Find out what's happening in Weston-Redding-Eastonfor free with the latest updates from Patch.

"I remember as a 12-year-old flipping through that and it really was captivating to me. I was learning about so many different medical procedures and medical conditions and I fell in love with medicine and I started collecting medical textbooks and reading them and I have a whole bookshelf that's full of just medical bibliographies."

Annika Morgan (left) and Ashley Ramirez

Riding in the back of all those ambulances not only taught her a lot about who she is, but also what she wanted to be.

"I thought about it and I realized that as much as I really care about my individual patients, what really draws my attention about different calls and medical situations that I respond to, was the
actual condition that I was treating. It was much more interesting to learn about 'why does this patient present this way?'"

Morgan did some soul-searching, and decided she could ultimately save more lives with science than with a scalpel. Cure a patient, save a life; cure a disease, save thousands, maybe millions.

As she began to do some research at Joel Barlow into where the choke points were for saving millions of lives through science, she discovered the problem of vaccine thermal stability. Although vaccination programs against infectious diseases and toxins are estimated to save approximately three million lives annually, another three million — mostly children — die from diseases otherwise preventable by vaccines because the miracle drugs don’t play well with heat. Morgan's work is contributing to a solution for that, and her research has been entered into an international competition.

The efforts of the Redding teen have garnered her fame beyond just Joel Barlow High. Morgan was the winner in the "Youth Innovation and Leadership" category for the 2019 edition of the prestigious Connecticut Women of Innovation Awards, handed out last month. Along with that recognition comes the $3,000 Medtronic Youth and Innovation Scholarship. Next month, she will be representing Connecticut in the 2019 Intel International Science and Engineering Fair in Phoenix.

Not every disease or trauma can be treated with a quickly administered hypodermic, but Annika Morgan is working on covering those, as well. She co-founded the Youth Mental Health First Aid support team at Joel Barlow.

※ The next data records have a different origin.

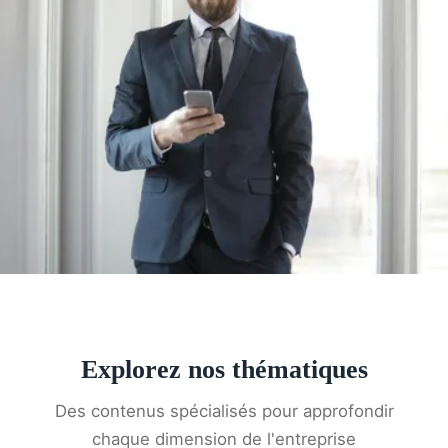
Explorez nos thématiques
Des contenus spécialisés pour approfondir
chaque dimension de l'entreprise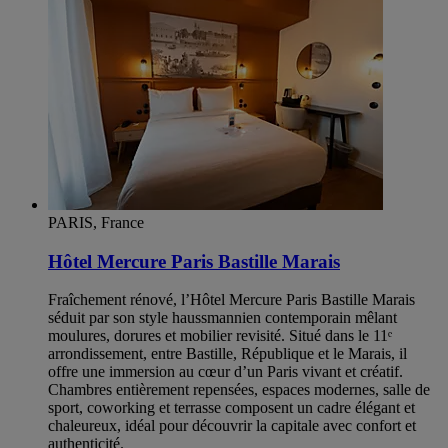
PARIS, France
Hôtel Mercure Paris Bastille Marais
Fraîchement rénové, l’Hôtel Mercure Paris Bastille Marais
séduit par son style haussmannien contemporain mêlant
moulures, dorures et mobilier revisité. Situé dans le 11ᵉ
arrondissement, entre Bastille, République et le Marais, il
offre une immersion au cœur d’un Paris vivant et créatif.
Chambres entièrement repensées, espaces modernes, salle de
sport, coworking et terrasse composent un cadre élégant et
chaleureux, idéal pour découvrir la capitale avec confort et
authenticité.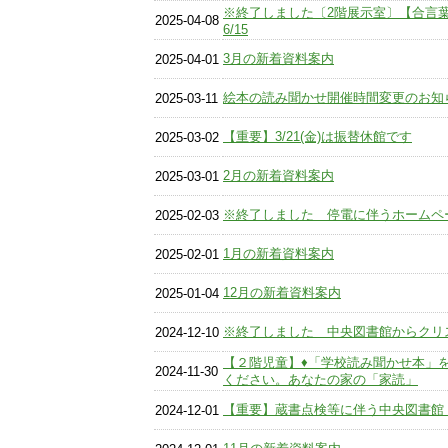
※終了しました〔2階展示室〕【合言葉
2025-04-08
6/15
3月の新着資料案内
2025-04-01
絵本の読み聞かせ開催時間変更のお知
2025-03-11
【重要】3/21(金)は振替休館です
2025-03-02
2月の新着資料案内
2025-03-01
※終了しました 停電に伴うホームペ
2025-02-03
1月の新着資料案内
2025-02-01
12月の新着資料案内
2025-01-04
※終了しました 中央図書館からクリ
2024-12-10
【２階児童】♦「学校読み聞かせ本」
2024-11-30
ください。あなたの家の「家読」
【重要】蔵書点検等に伴う中央図書館
2024-12-01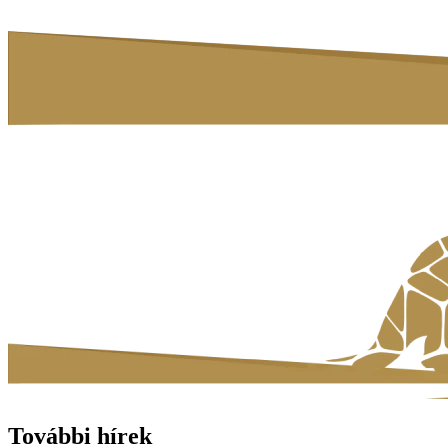
További hírek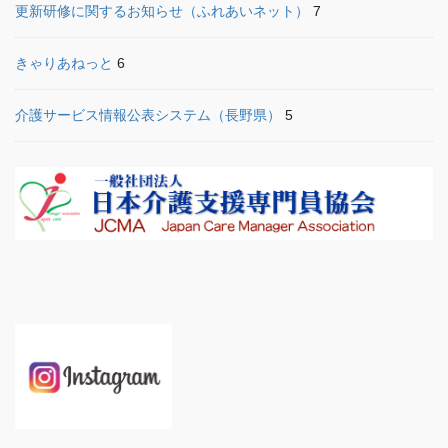
更新研修に関するお知らせ（ふれあいネット）
7
きゃりあねっと
6
介護サービス情報公表システム（長野県）
5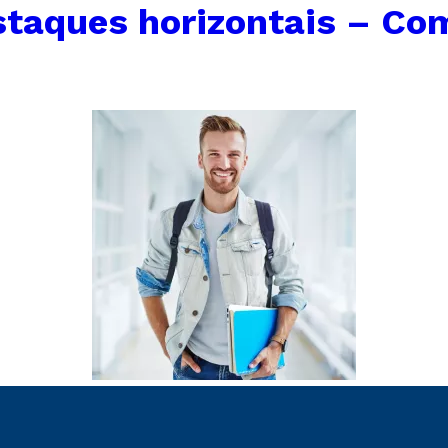
taques horizontais – Co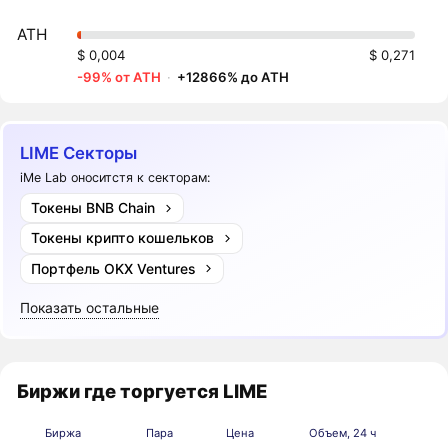
ATH
$ 0,004
$ 0,271
-99% от ATH
·
+12866% до ATH
LIME Секторы
iMe Lab оноситстя к секторам:
Токены BNB Chain
Токены крипто кошельков
Портфель OKX Ventures
Показать остальные
Биржи где торгуется LIME
Биржа
Пара
Цена
Объем, 24 ч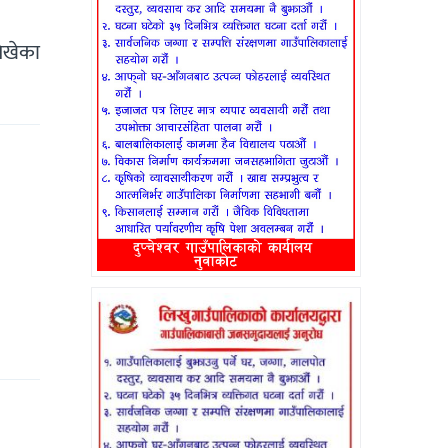
लेखेका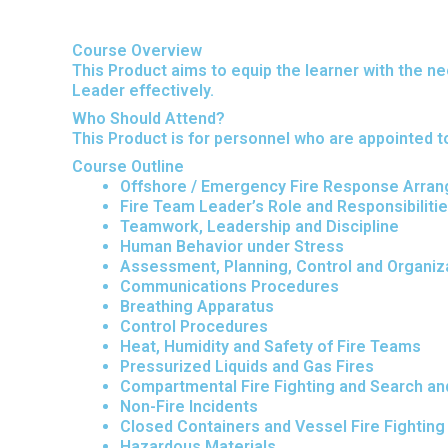
Course Overview
This Product aims to equip the learner with the 
Leader effectively.
Who Should Attend?
This Product is for personnel who are appointed 
Course Outline
Offshore / Emergency Fire Response Arra
Fire Team Leader’s Role and Responsibiliti
Teamwork, Leadership and Discipline
Human Behavior under Stress
Assessment, Planning, Control and Organiz
Communications Procedures
Breathing Apparatus
Control Procedures
Heat, Humidity and Safety of Fire Teams
Pressurized Liquids and Gas Fires
Compartmental Fire Fighting and Search a
Non-Fire Incidents
Closed Containers and Vessel Fire Fighting
Hazardous Materials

Each member of the team trains with a professional healthcare organization and learns how to respond to teenagers that are in crises.

"...Or what people typically call a 'freak-out,'" Morgan explained. "And we've learned how to respond to that, how to calm them down safely, how to talk to them and treat them with the utmost of respect and then direct them to the appropriate help or intervene, if we sense that they are threats to themselves or others.

"We also learn how to identify symptoms of depression, anxiety, different mental illnesses, and talk to the person themselves and also get proper professional help."

In addition to serving as campus freak-out first responders, Morgan and the members of her team work as confidential advisors.

"So if a student in the school is having a problem and they want to talk to someone and they're not comfortable talking to an adult, or they don't know who to go to, they can go to some of the students that are trained in mental health first aid, and we will confidentially talk to them about it."

Did we mention — did we even have to mention — that Morgan is also the captain of the Barlow Science Bowl team and a member of the varsity math team?

Although obviously driven by hyper-curiosity as all good scientists are, Morgan is also being tugged by a need to help people. Most teens would have checked off that box by just being an EMT, but the Redding teen took it one step further by helping budding EMTs with their coursework.

"I've worked with students from different surrounding EMS courses, and I'll help them review, because the state practical exams are very difficult exams. It's very 'on-your-feet' and students need a lot of practice to be comfortable, it's a very nerve-wracking experience and I go through it with them. I will correct things. I will score them. I will do mock practicals, and then I'll kind of adjust their verbiage to make sure they have the highest chances of passing."

Annika Morgan will be attending Dartmouth College in the fall.